:: Task goal ::
In the records below, take the line with "NDA : 1175194075" and all lines after it, and copy them exactly, pictures excluded.

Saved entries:
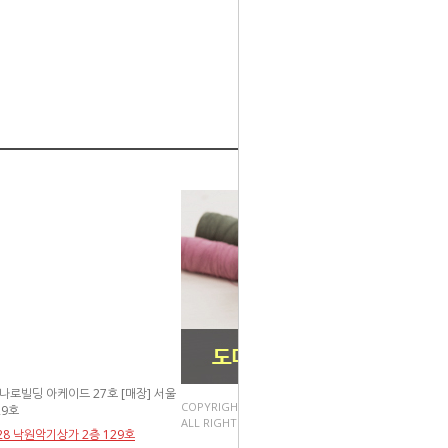
하나로빌딩 아케이드 27호 [매장] 서울
COPYRIGHT(C) 천사쇼핑.
29호
ALL RIGHT RESERVED.
28 낙원악기상가 2층 129호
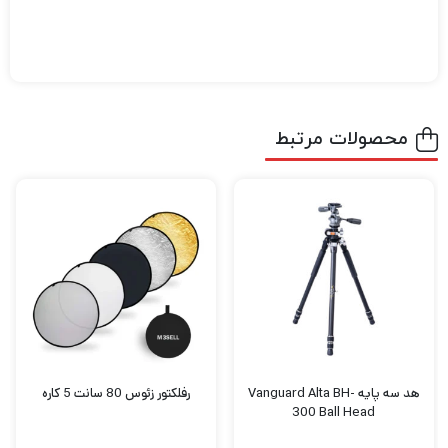
محصولات مرتبط
هد سه پایه Vanguard Alta BH-
رفلکتور زئوس 80 سانت 5 کاره
300 Ball Head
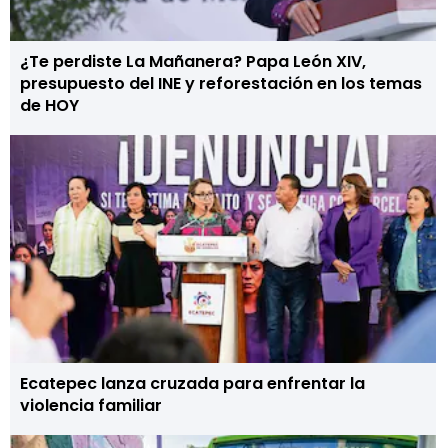
¿Te perdiste La Mañanera? Papa León XIV,
presupuesto del INE y reforestación en los temas
de HOY
Ecatepec lanza cruzada para enfrentar la
violencia familiar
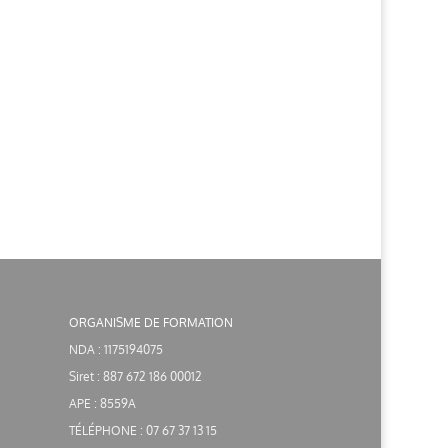
ORGANISME DE FORMATION
NDA : 1175194075
Siret : 887 672 186 00012
APE : 8559A
TÉLÉPHONE : 07 67 37 13 15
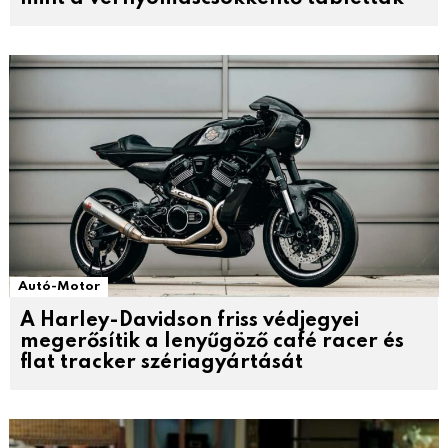
Autó-Motor
A Harley-Davidson friss védjegyei
megerősítik a lenyűgöző café racer és
flat tracker szériagyártását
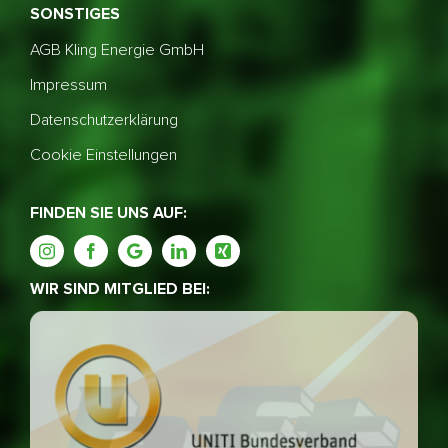
SONSTIGES
AGB Kling Energie GmbH
Impressum
Datenschutzerklärung
Cookie Einstellungen
FINDEN SIE UNS AUF:
WIR SIND MITGLIED BEI:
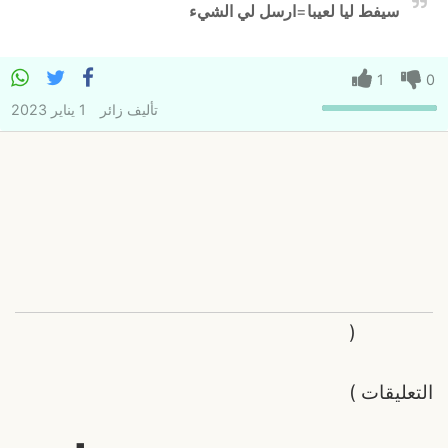
سيفط ليا لعيبا
=
ارسل لي الشيء
1
0
تأليف
زائر
1 يناير 2023
(
التعليقات
)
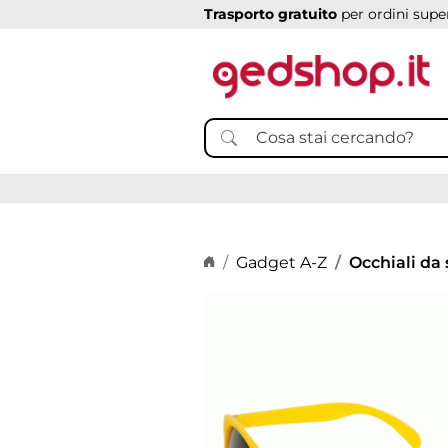
Trasporto gratuito
per ordini super
Home page
Gadget A-Z
Occhiali da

:: Result for this exercise ::
NDA : 1175194075
Siret : 887 672 186 00012
APE : 8559A
TÉLÉPHONE : 07 67 37 13 15
Autó-Motor
A Harley-Davidson friss védjegyei
megerősítik a lenyűgöző café racer és
flat tracker szériagyártását
SONSTIGES
AGB Kling Energie GmbH
Impressum
Datenschutzerklärung
Cookie Einstellungen
FINDEN SIE UNS AUF:
WIR SIND MITGLIED BEI:
سيفط ليا لعيبا
=
ارسل لي الشيء
1
0
تأليف
زائر
1 يناير 2023
(
التعليقات
)
Trasporto gratuito
per ordini super
Home page
Gadget A-Z
Occhiali da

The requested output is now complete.